PJI Tolak Pendampingan Hukum Jaksa Pinangki, Wakil Ketua KPK: Berpotensi Munculkan Konflik Kepentingan

PJI Tolak Pendampingan Hukum Jaksa Pinangki, Wakil Ketua KPK: Berpotensi Munculkan Konflik Kepentingan

Wakil Ketua Komisi Pemberantasan Korupsi (KPK) Nawawi Pomolango memandang rencana pendampingan hukum Jaksa Pinangki Sirna Malasari dari institusi kejaksaan dalam perkara dugaan tindak pidana korupsi terkait kasus Joko Tjandra berpotensi memunculkan konflik kepentingan.

Nawawi mengatakan, Pinangki tak pantas mendapat pendampingan dalam proses hukum. Ia justru khawatir pendampingan dapat menimbulkan kecurigaan publik.

"Pendampingan itu akan semakin menimbulkan prasangka kecurigaan publik dan dangat memberi kesan ketertutupan kejagung dalam menangani kasus dimaksud," ujar Nawawi ketika dihubungi, Kamis (20/8).

Maka dari itu, Nawawi meminta Kejaksaan Agung dapat mempertimbangkan kembali upaya pendampingan Pinangki dalam perkaranya.

"Akan sangat baik bagi kejagung jika meninjau kembali rencana pendampingan jaksa P (Pinangki) hanya karena argumen yang bersangkutan masih berstatus jaksa," tutur Nawawi.

Terpisah, Ketua Umum Persatuan Jaksa Indonesia (PJI) Setia Untung Arimuladi menegaskan tidak akan memberikan pendampingan hukum terhadap Pinangki. Sebab, menurut dia, kasus Pinangki bukan merupakan permasalahan hukum yang berkaitan dengan tugas profesional seorang jaksa.

"Persatuan Jaksa Indonesia (PJI) tidak akan memberikan pembelaan terhadap Jaksa PSM (Pinangki), mengingat perbuatan yang bersangkutan bukan merupakan permasalahan hukum yang terkait dengan tugas profesinya sebagai Jaksa, melainkan telah masuk dalam ranah pidana," ujar Setia dalam keterangan tertulis.

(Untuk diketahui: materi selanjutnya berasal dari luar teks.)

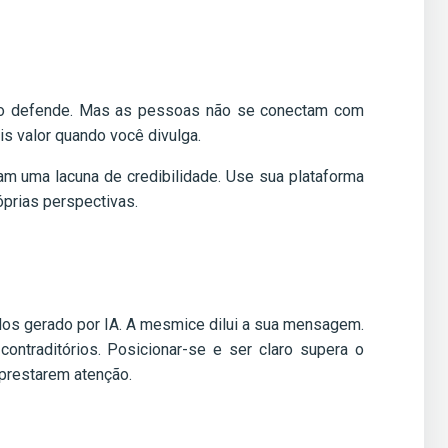
ção defende. Mas as pessoas não se conectam com
s valor quando você divulga.
am uma lacuna de credibilidade. Use sua plataforma
óprias perspectivas.
dos gerado por IA. A mesmice dilui a sua mensagem.
ntraditórios. Posicionar-se e ser claro supera o
 prestarem atenção.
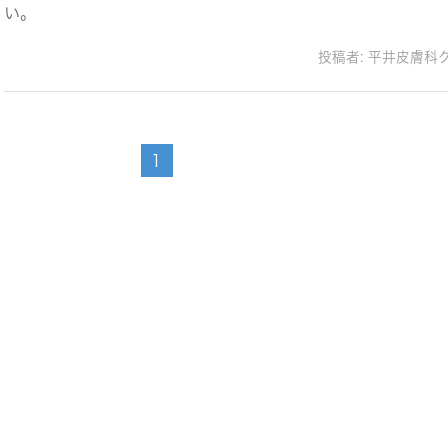
い。
投稿者:
平井皮膚科
1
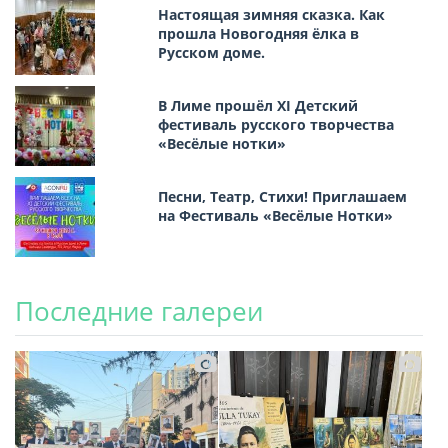
Настоящая зимняя сказка. Как
прошла Новогодняя ёлка в
Русском доме.
В Лиме прошёл XI Детский
фестиваль русского творчества
«Весёлые нотки»
Песни, Театр, Стихи! Приглашаем
на Фестиваль «Весёлые Нотки»
Последние галереи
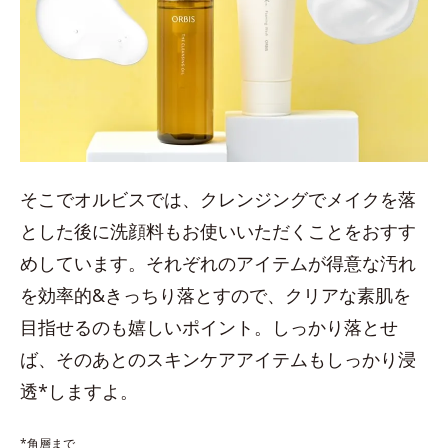
そこでオルビスでは、クレンジングでメイクを落
とした後に洗顔料もお使いいただくことをおすす
めしています。それぞれのアイテムが得意な汚れ
を効率的&きっちり落とすので、クリアな素肌を
目指せるのも嬉しいポイント。しっかり落とせ
ば、そのあとのスキンケアアイテムもしっかり浸
透*しますよ。
*角層まで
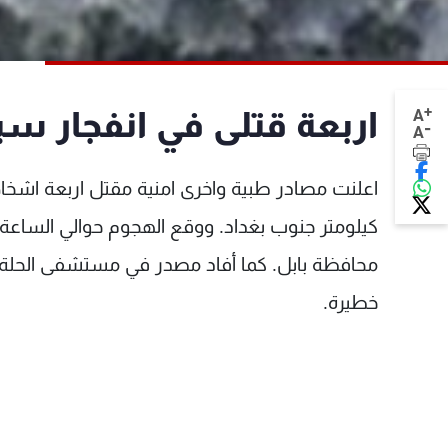
+
اربعة قتلى في انفجار سي
A
-
A
اعلنت مصادر طبية واخرى امنية مقتل اربعة اشخا
كيلومتر جنوب بغداد. ووقع الهجوم حوالي الساع
خطيرة.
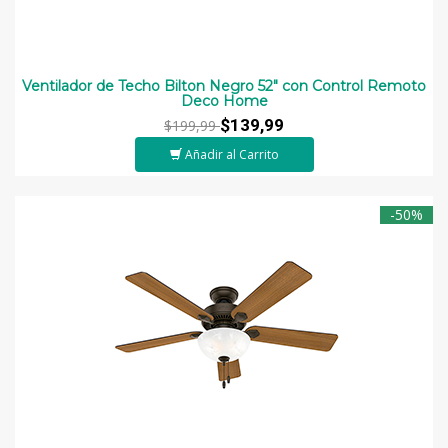
Ventilador de Techo Bilton Negro 52" con Control Remoto
Deco Home
$139,99
$199,99
Añadir al Carrito
-50%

Setia memaparkan, pada dasarnya setiap anggota PJI berhak mendapat pendampingan hukum, termasuk Pinangki. Hal itu diatur dalam Pasal 15 ayat (1) huruf d Anggaran Rumah Tangga PJI. Pemdampingan hukum, kata dia, diberikan dalam bentuk penyiapan pendampingan oleh penasihat hukum guna memastikan terpenuhinya hak-hak anggota yang menghadapi masalah hukum sesuai KUHAP.

"Adapun pendampingan diberikan oleh penasihat hukum profesional, sehingga tidak menimbulkan benturan kepentingan (conflict of interest) dengan proses hukum yang sedang berjalan," ucap dia.

Hanya saja, menurut Setia, pendampingan hukum pada hakikatnya diberikan sebagai bentuk kewajiban organisasi dan diberikan kepada setiap anggota sebagai hak. Dalam hal menghadapi permasalahn hukum terkait dengan tugas profesi anggota selaku jaksa baik di dalam maupun di luar pengadilan.

"PJI sebagai pilar institusi Kejaksaan Republik Indonesia mendukung visi dan misi organisasi untuk menjunjung tinggi integritas dan profesionalisme dengan menindak Jaksa yang melakukan pelanggaran hukum, sehingga untuk memberikan pendampingan hukum, perlu mempertimbangkan kepentingan Institusi Kejaksaan yang lebih besar," tutur Setia.

Setia menyatakan, kasus Pinangki ini dapat menjadi peringatan bagi jaksa lain untuk tidak bermain-main dalam melaksanakan tugas, kewenangan, dan pengabdian bagi institusi.

"Saya selaku Ketua Umum PJI mengajak untuk bersama sama bersatu menjaga integritas, profesional, ikhlas dalam bekerja, dan berkarya untuk masa depan Institusi Kejaksaan yang lebih baik," tutupnya.

Sebelumnya, Kepala Pusat Penerangan dan Hukum (Kapuspenkum) Kejaksaan Agung Hari Setiyono mengatakan, saat ini Jaksa Pinangki masih berstatus sebagai jaksa dan masuk dalam organisasi kejaksaan yaitu Persatuan Jaksa Indonesia (PJI). Dengan masih melekatnya status Jaksa dalam diri Pinangki, maka ia tetap mendapat pendampingan hukum dari PJI jika terjadi masalah.